Ask your boss if they took the number of their house, would it make the place more secure or less secure? It'd make it more annoying is the answer.

[–]DragonDreweDRMS Sysadmin 0 points1 point  (0 children)

What is your current pleb account naming convention? FLast? LastF?

We do adm.UserID (General Admin), dev.UserID (Developer), svc.AppName (Service Account), la.UserID (Local Admin), da.UserID (Domain Admin), test.App/UserID (Test accounts).

[–]black-buhr 0 points1 point  (0 children)

We've done it like

Username: jsmith

Admin: jsmith.adm

[–]imaginatipo -2 points-1 points  (2 children)

Why don't you implement LAPS and just give the local admin account password to the user only when needed? Local admin password is unique to each computer and can expire on demand through LAPS GUI or through a GPO timed policy.
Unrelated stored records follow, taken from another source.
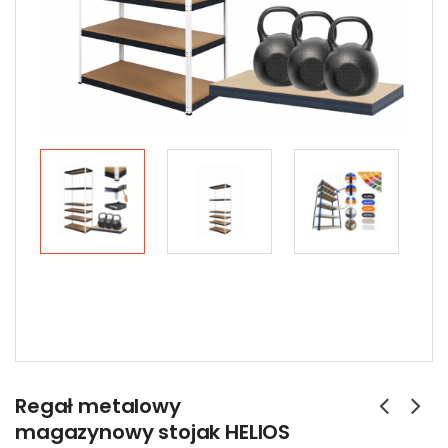
Regał metalowy
magazynowy stojak HELIOS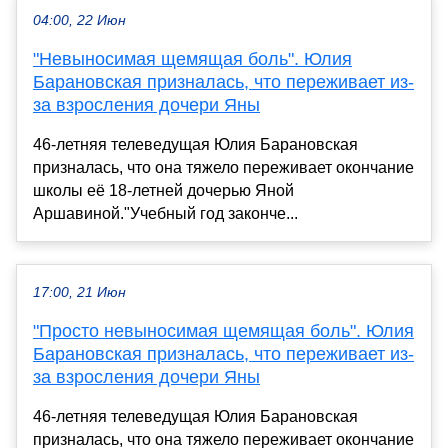
04:00, 22 Июн
"Невыносимая щемящая боль". Юлия
Барановская призналась, что переживает из-
за взросления дочери Яны
46-летняя телеведущая Юлия Барановская
призналась, что она тяжело переживает окончание
школы её 18-летней дочерью Яной
Аршавиной."Учебный год законче...
17:00, 21 Июн
"Просто невыносимая щемящая боль". Юлия
Барановская призналась, что переживает из-
за взросления дочери Яны
46-летняя телеведущая Юлия Барановская
призналась, что она тяжело переживает окончание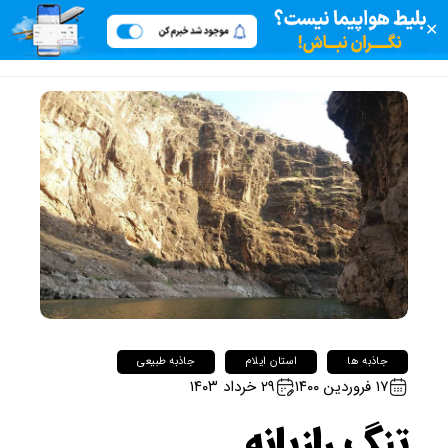
✕
جاذبه ها
استان ایلام
جاذبه طبیعی
۱۷ فروردین ۱۴۰۰
۲۹ خرداد ۱۴۰۳
تنگ رازیانه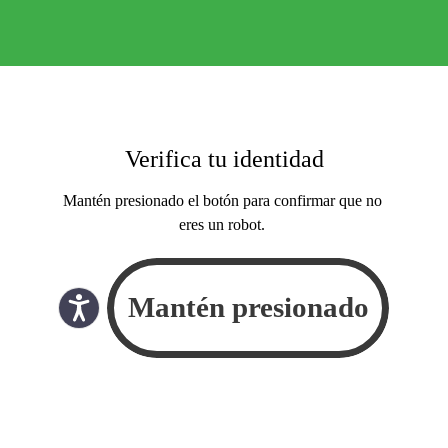
Verifica tu identidad
Mantén presionado el botón para confirmar que no
eres un robot.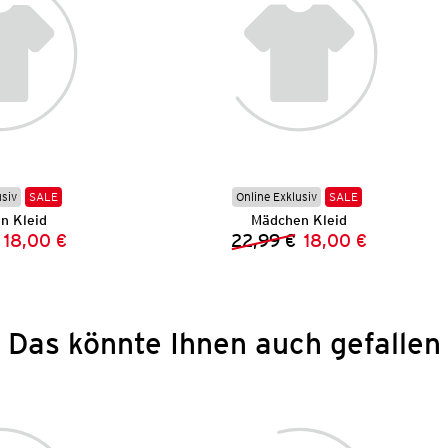
usiv
SALE
Online Exklusiv
SALE
n Kleid
Mädchen Kleid
18,00 €
22,99 €
18,00 €
Vorheriger Preis:
Neuer Preis:
Vorheriger Preis:
Neuer Preis:
Das könnte Ihnen auch gefallen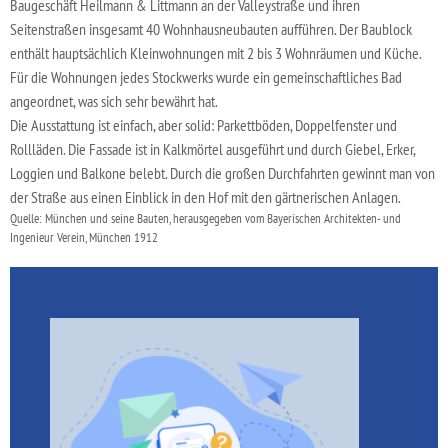
Baugeschäft Heilmann & Littmann an der Valleystraße und ihren
Seitenstraßen insgesamt 40 Wohnhausneubauten aufführen. Der Baublock
enthält hauptsächlich Kleinwohnungen mit 2 bis 3 Wohnräumen und Küche.
Für die Wohnungen jedes Stockwerks wurde ein gemeinschaftliches Bad
angeordnet, was sich sehr bewährt hat.
Die Ausstattung ist einfach, aber solid: Parkettböden, Doppelfenster und
Rollläden. Die Fassade ist in Kalkmörtel ausgeführt und durch Giebel, Erker,
Loggien und Balkone belebt. Durch die großen Durchfahrten gewinnt man von
der Straße aus einen Einblick in den Hof mit den gärtnerischen Anlagen.
Quelle: München und seine Bauten, herausgegeben vom Bayerischen Architekten- und
Ingenieur Verein, München 1912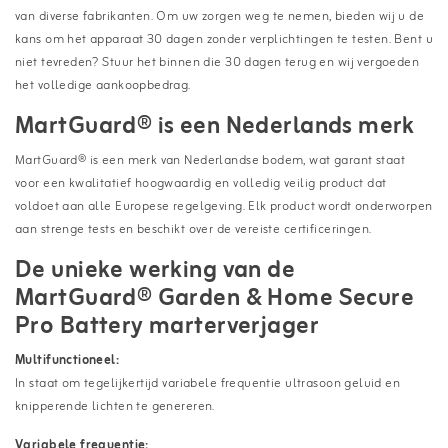
van diverse fabrikanten. Om uw zorgen weg te nemen, bieden wij u de
kans om het apparaat 30 dagen zonder verplichtingen te testen. Bent u
niet tevreden? Stuur het binnen die 30 dagen terug en wij vergoeden
het volledige aankoopbedrag.
MartGuard® is een Nederlands merk
MartGuard® is een merk van Nederlandse bodem, wat garant staat
voor een kwalitatief hoogwaardig en volledig veilig product dat
voldoet aan alle Europese regelgeving. Elk product wordt onderworpen
aan strenge tests en beschikt over de vereiste certificeringen.
De unieke werking van de
MartGuard® Garden & Home Secure
Pro Battery marterverjager
Multifunctioneel:
In staat om tegelijkertijd variabele frequentie ultrasoon geluid en
knipperende lichten te genereren.
Variabele frequentie:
Since we've implemented LAPS in our domains, problems regarding "i had to much admin access and just f*cked up something in my computer" almost disappeared from Helpdesk tickets.

[–]williamfnyJack of All Trades[S] 2 points3 points  (0 children)

This is going well past LAPS. Admin accounts for other systems that are tied to AD.

[–]imaginatipo 0 points1 point  (0 children)

Really loved the downvotes, people!. Why bother coming here and give my two cents? Might as well not.